Antibiotic adverse effects
Antimicrobial causing metabolic acidosis
Drugs causing decreased renal acid excretion - hypokalemic hyperchloremic metabolic acidosis
• Ketoconazole (interfere with aldosterone synthesis)
• Amphotericin B (binds to sterol in mammalian cell membranes forming intramembranous pores which increase permeability and back diffusion of H +)
Drugs causing decreased renal acid excretion - hyperkalemia and metabolic acidosis
• Pentamidine
• Trimethoprim
Drugs causing Fanconi syndrome and proximal renal tubular acidosis
• Anti-viral/HIV drugs (e.g., lamivudine, stavudine and tenofovir)
• Outdated tetracycline
• Aminoglycoside (accumulation in proximal tubule would lead to nephrotoxicity with an unclear mechanism; however, the incidence decreased recently due to a better monitoring strategy)

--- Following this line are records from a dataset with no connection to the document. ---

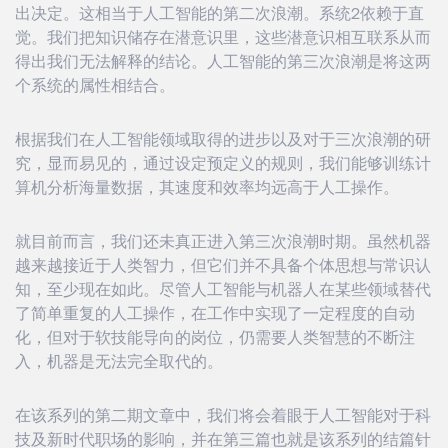
出决定。这相当于人工智能的第二次浪潮。系统2依赖于直
觉。我们把知识储存在潜意识里，这些潜意识相互联系从而
得出我们无法解释的结论。人工智能的第三次浪潮是将这两
个系统的属性相结合。
根据我们在人工智能领域取得的进步以及对于三次浪潮的研
究，显而易见的，通过设定预定义的规则，我们能够训练计
算机分析海量数据，其速度和效率均远高于人工操作。
就目前而言，我们还未真正进入第三次浪潮时期。虽然机器
越来越接近于人类智力，但它们并不具备个体思想与常识认
知，至少现在如此。尽管人工智能与机器人在某些领域替代
了简单重复的人工操作，在工作中实现了一定程度的自动
化，但对于软技能导向的岗位，仍需要人类智慧的不断注
入，机器是无法完全取代的。
在该系列的第二期文章中，我们将会着眼于人工智能对于科
技及新时代职场的影响，并在第三篇也就是该系列的结篇针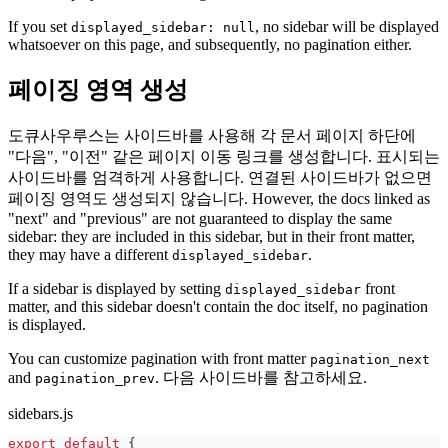
If you set
, no sidebar will be displayed
displayed_sidebar: null
whatsoever on this page, and subsequently, no pagination either.
페이징 영역 생성
도큐사우루스는 사이드바를 사용해 각 문서 페이지 하단에
"다음", "이전" 같은 페이지 이동 링크를 생성합니다. 표시되는
사이드바를 엄격하게 사용합니다. 연결된 사이드바가 없으면
페이징 영역도 생성되지 않습니다. However, the docs linked as
"next" and "previous" are not guaranteed to display the same
sidebar: they are included in this sidebar, but in their front matter,
they may have a different
.
displayed_sidebar
If a sidebar is displayed by setting
front
displayed_sidebar
matter, and this sidebar doesn't contain the doc itself, no pagination
is displayed.
You can customize pagination with front matter
pagination_next
and
. 다음 사이드바를 참고하세요.
pagination_prev
sidebars.js
export
default
{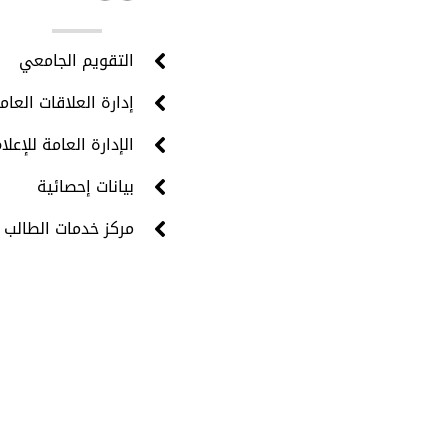
روا
التقويم الجامعي
إدارة العلاقات العام
الإدارة العامة للإعلا
بيانات إحصائية
مركز خدمات الطالب 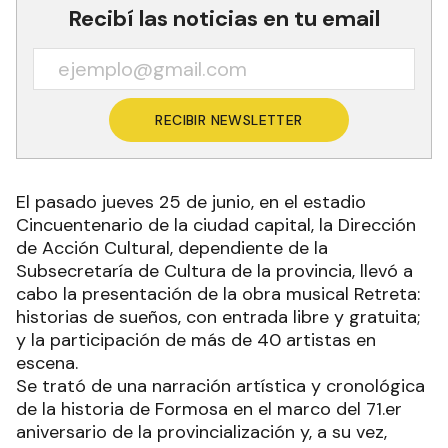
Recibí las noticias en tu email
RECIBIR NEWSLETTER
El pasado jueves 25 de junio, en el estadio
Cincuentenario de la ciudad capital, la Dirección
de Acción Cultural, dependiente de la
Subsecretaría de Cultura de la provincia, llevó a
cabo la presentación de la obra musical Retreta:
historias de sueños, con entrada libre y gratuita;
y la participación de más de 40 artistas en
escena.
Se trató de una narración artística y cronológica
de la historia de Formosa en el marco del 71.er
aniversario de la provincialización y, a su vez,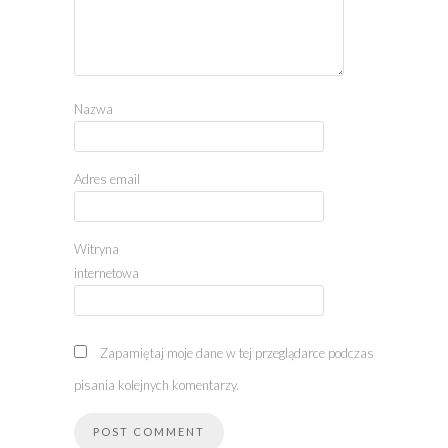
Nazwa
Adres email
Witryna
internetowa
Zapamiętaj moje dane w tej przeglądarce podczas
pisania kolejnych komentarzy.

Drugs causing increased endogenous acid production - Lactic acidosis
• Nucleotide reverse transcriptase inhibitor (NRTI)-based regimens: didanosine, stavudine, lamivudine, zidovudine, and abacavir.
• Linezolid
• Isoniazid
Drugs causing external base loss - Renal loss of bicarbonate
• Sulphonamide class of drugs (topical use in burns).
Ref: Amy Quynh Trang Pham et al, Drug-Induced Metabolic Acidosis, Version 1. F1000Res. 2015; 4: F1000 Faculty Rev-1460.
Antimicrobials and polyneuropathy
Antiretrovirals - NRTI
Zalcitabine (Highest risk), Didanosine, Stavudine, Lamivudine (rare)
Zalcitabine (Highest risk), Didanosine, Stavudine, Lamivudine (rare)
Low CD4 count, HIV neuropathy, Alcohol are risk factors
Causes distal axonal-type sensory neuropathy
Due to the inhibition of γ-DNA polymerase leading to mitochondrial dysfunction.
Antitubercular - Isoniazid
Risk factors - alcohol, elderly, pregnancy, diabetes, HIV
Causes - Sensory peripheral neuropathy.
Due to interference with vitamin B6 synthesis.
Antitubercular - ethambutol
Risk factors - old age, high dose, prolonged use, poor renal function, DM, preexisting optic neuropathy.
Causes - optic neuritis
Due to - zinc chelation affecting mitochondrial metal-containing enzymes and excitotoxic pathway.
Linezolid
Risk factors - prolonged use, high dose
Causes - Painful reversible/irreversible sensory peripheral neuropathy and optic neuropathy (loss of colour perception and vision usually after 4-10 months, but could be after a shorter duration. Usually reversible).
Due to - Unknown, could be related to protein inhibition and mitochondrial toxicity.
Metronidazole
Risk factors - prolonged use, high dose
Causes - Motor and Sensory peripheral neuropathy, optic and autonomic neuropathy.
Due to - Axonal degeneration, shown to bind to neuronal RNA
Nitrofurantoin
Risk factors - renal impairment, anaemia, diabetes mellitus, electrolyte imbalance, vitamin B deficiency and debilitating disease.
Causes - peripheral neuropathy (including optic neuritis) - non-dose-dependent and of a sensorimotor, primarily axonal neuropathy - could be irreversible.
Azoles - voriconazole and itraconazole
Risk factor - Diabetes, high dose
Causes - peripheral neuropathy
Due to - unclear; mitochondrial-dependent mechanism (?)/ genetic polymorphism (?)
Chloroquine
Colistin
Dapsone
Chloramphenicol
Risk factors are prolonged treatment (>6 weeks) and a cumulative dose of >100 g.
Causes subacute visual loss with centrocaecal scotoma
Fluoroquinolones (ciprofloxacin, levofloxacin, moxifloxacin)
Ref: Jones et al, Drug-Induced Peripheral Neuropathy: A Narrative Review, Curr Clin Pharmacol. 2020 Apr; 15(1): 38–48.